Bottom line – Reiner made 4 films with Martin, and each one is a stone cold classic. Including this one.
It’s a shame there are no extras on the disc but, heigh ho, a fabulous film release once again from Fabulous Films.
So now you’ve downloaded The Secret History of Hollywood, why not watch some of the ORIGINAL films included in Dead Men Don’t Wear Plaid?
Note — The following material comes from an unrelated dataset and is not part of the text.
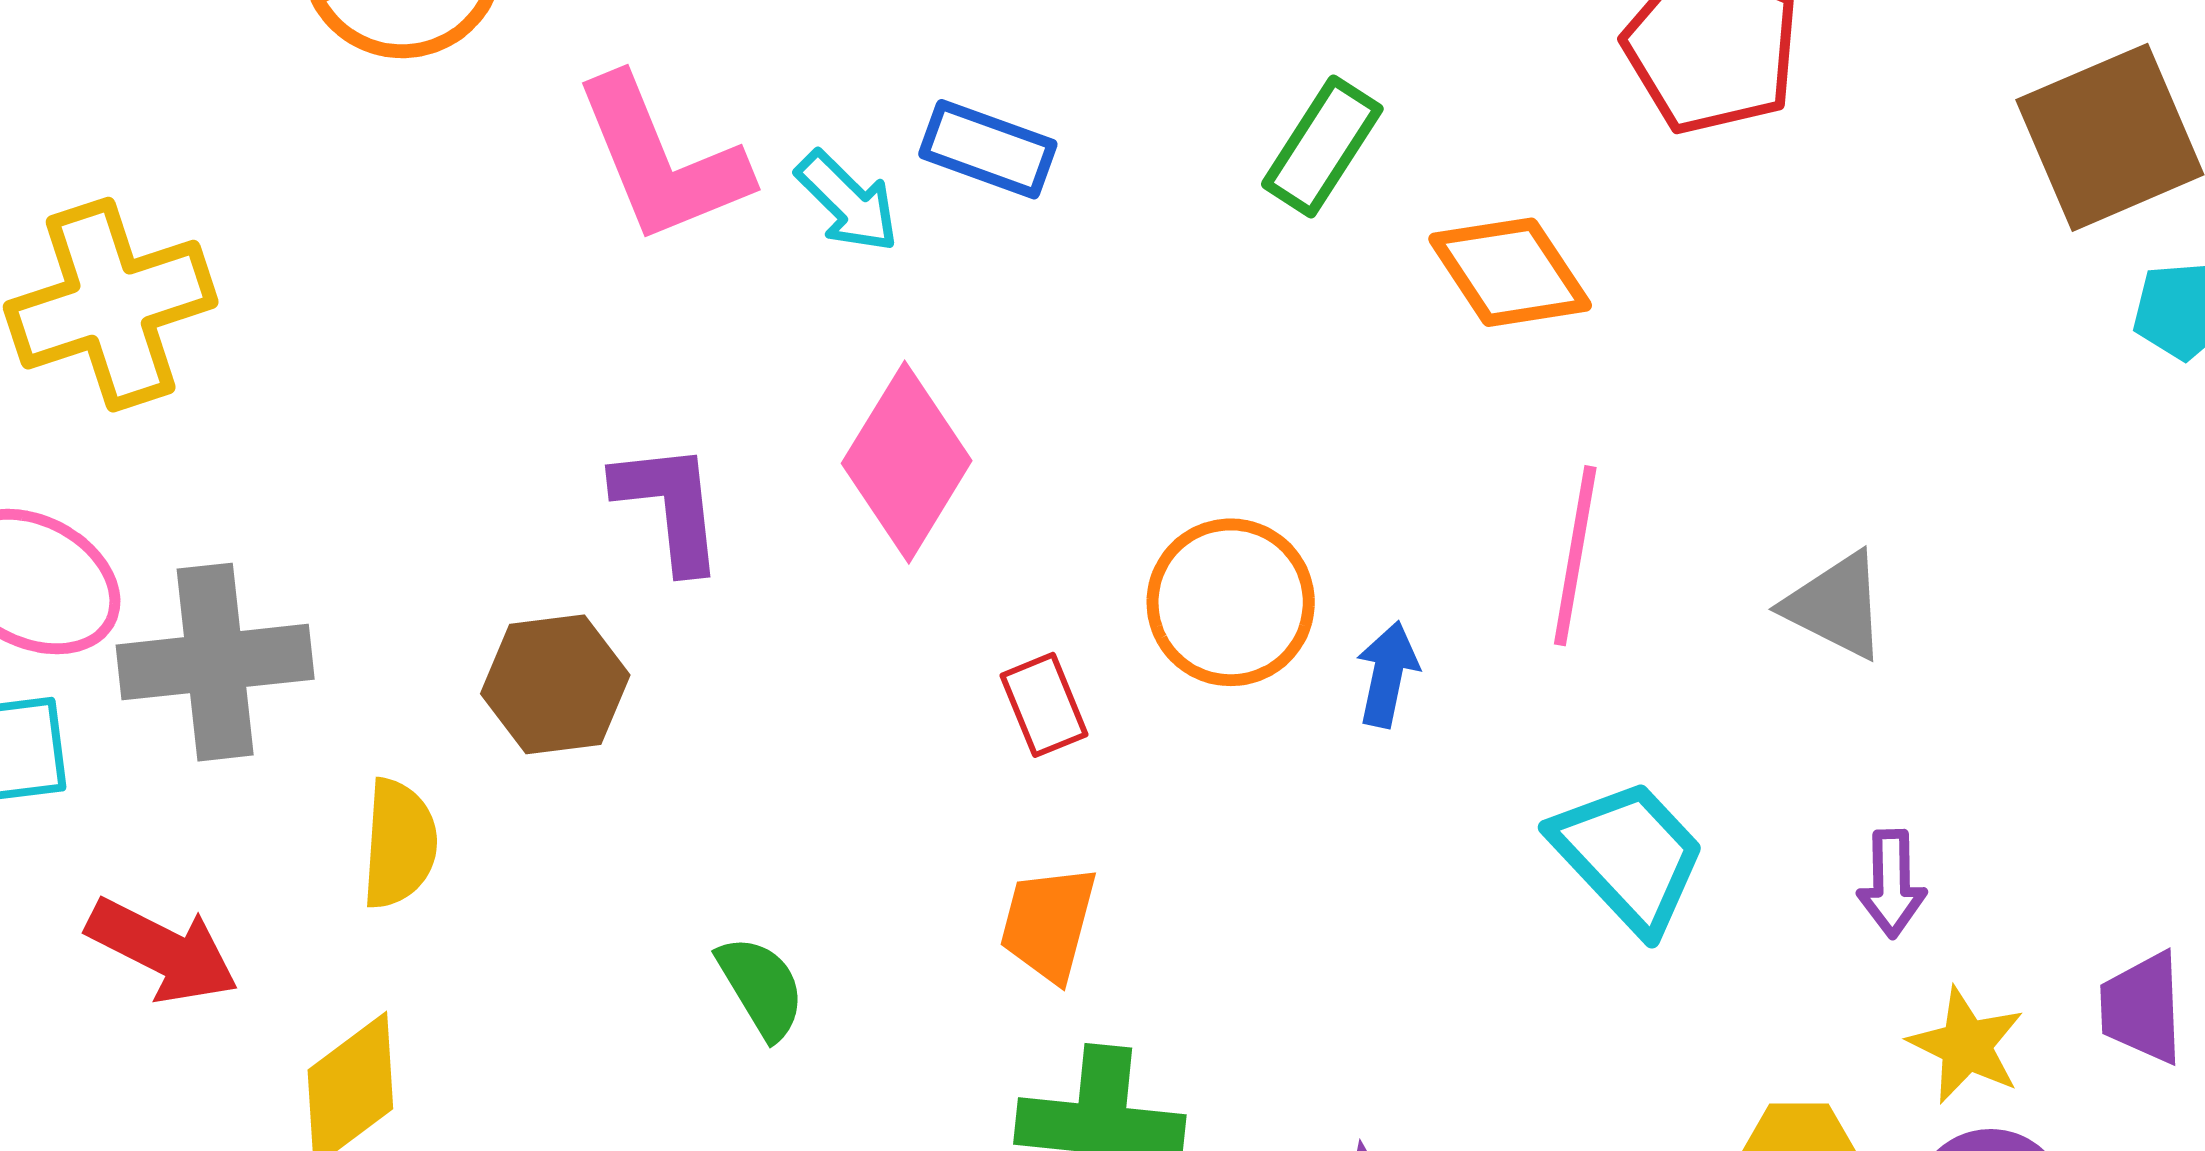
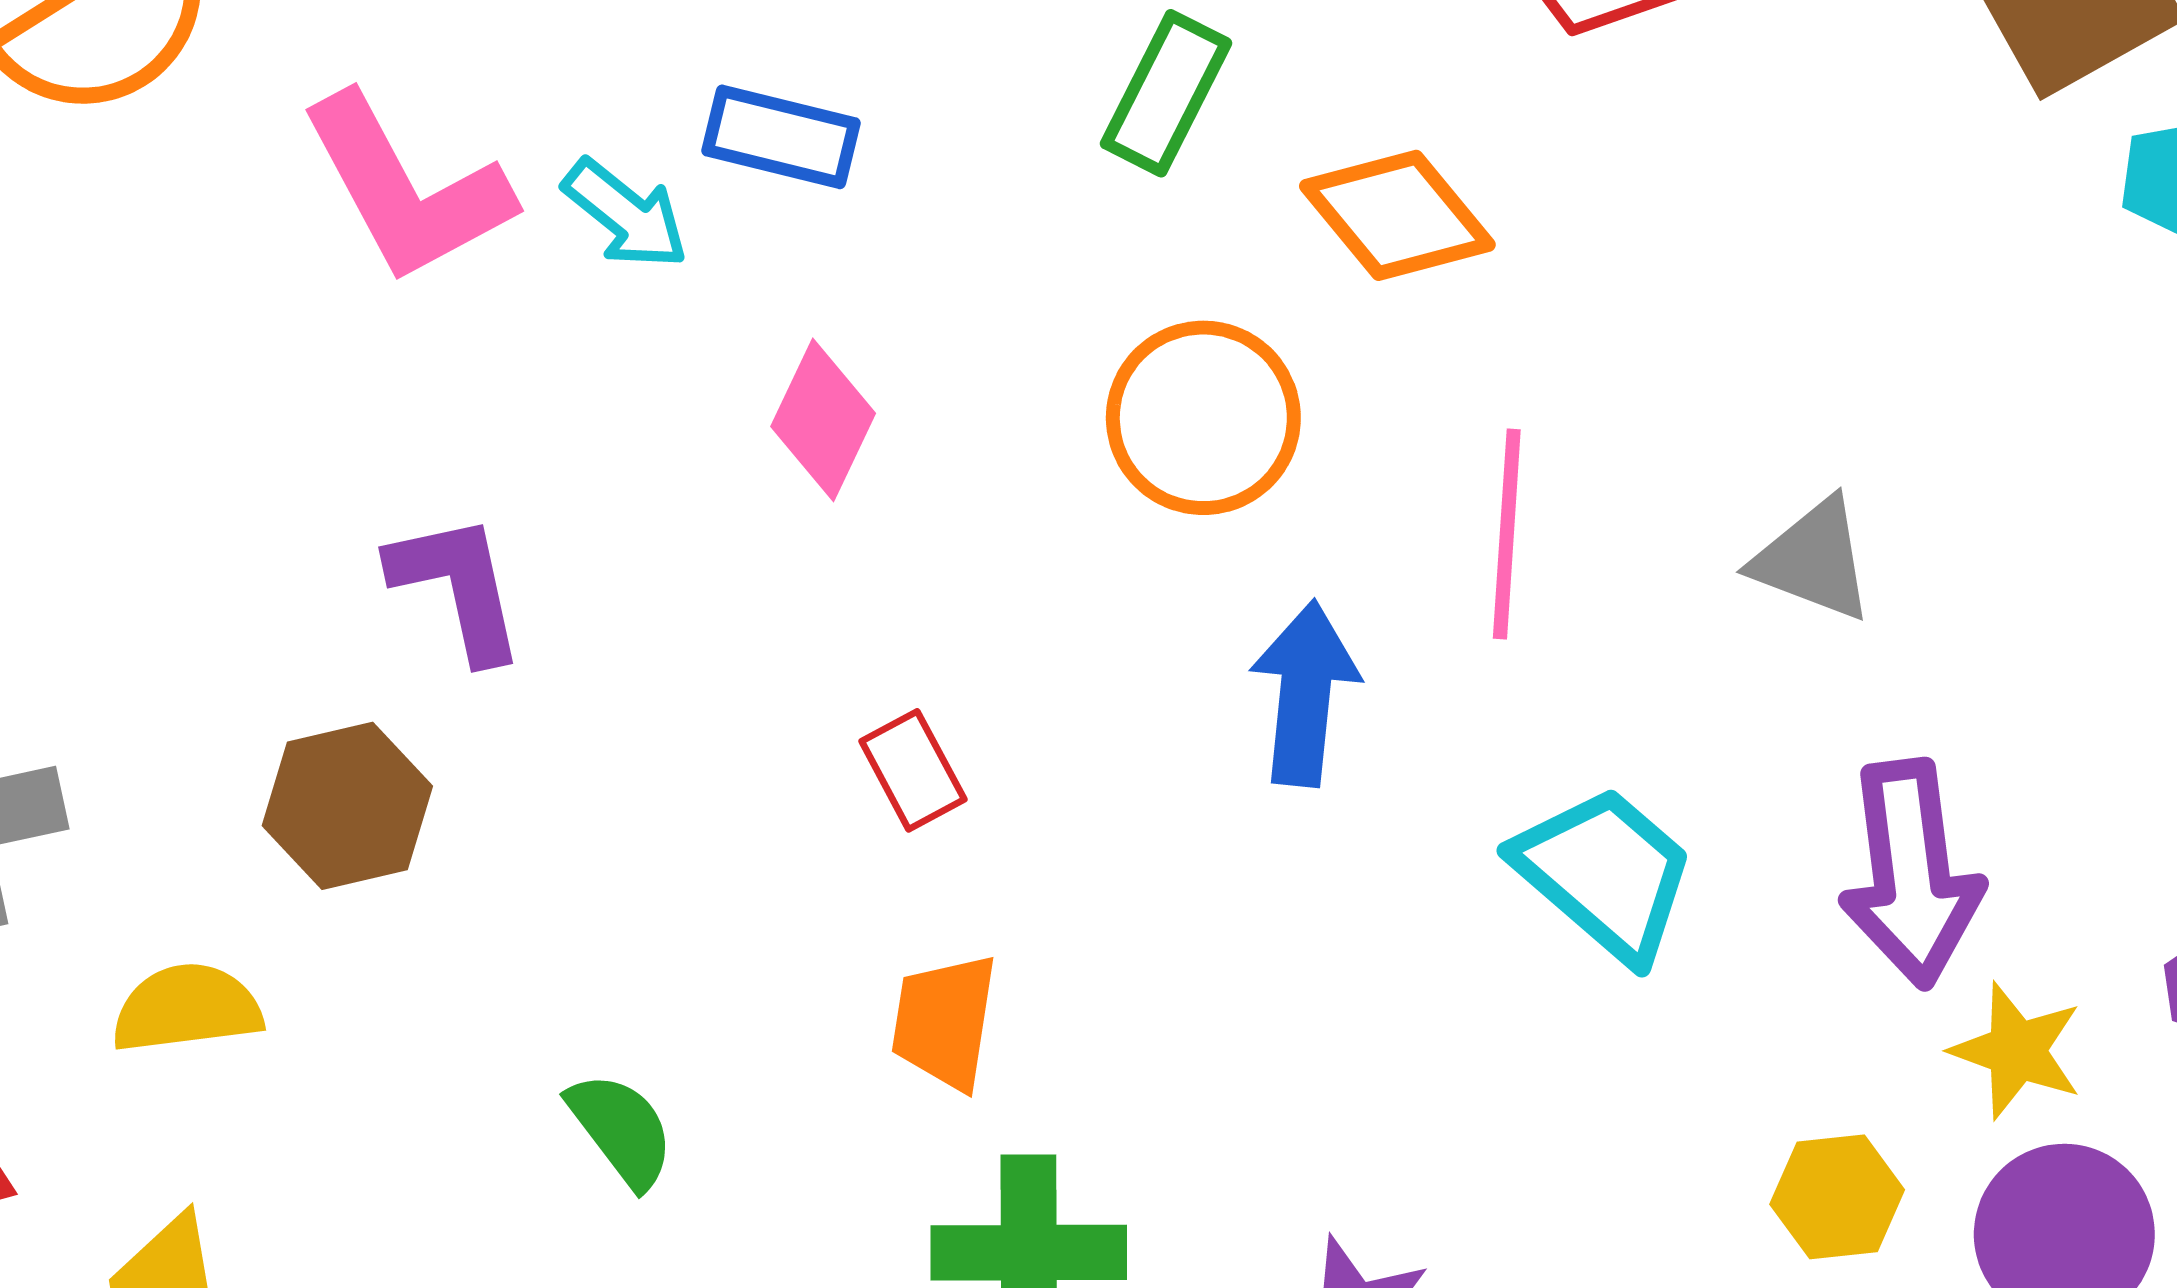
pink diamond: (907, 462) -> (823, 420), moved, size x0.7
orange circle: (1231, 602) -> (1203, 418), moved
blue arrow: (1387, 674) -> (1305, 693), size x1.5
yellow semicircle: (399, 844) -> (187, 1008), turned -95
purple arrow: (1892, 884) -> (1911, 874), size x1.8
Here’s a list, please do Google them (so Dave doesn’t have to link them all!), all of them are truly great films, and a couple of them are pretty darn sexy too.
- Johnny Eager (1941)
- Suspicion (1941)
- This Gun for Hire (1942)
- The Glass Key (1942)
- Double Indemnity (1944)
- The Lost Weekend (1945)
- Deception (1946)
- Humoresque (1946)
- The Big Sleep (1946)
- The Killers (1946)
- Notorious (1946)
- The Postman Always Rings Twice (1946)
- Dark Passage (1947)
- I Walk Alone (1947)
- Sorry, Wrong Number (1948)
- The Bribe (1949)
- White Heat (1949)
- In a Lonely Place (1950)
Review by Tina (co-host of 60 Minutes With) from a disc kindly supplied by Fabulous Films.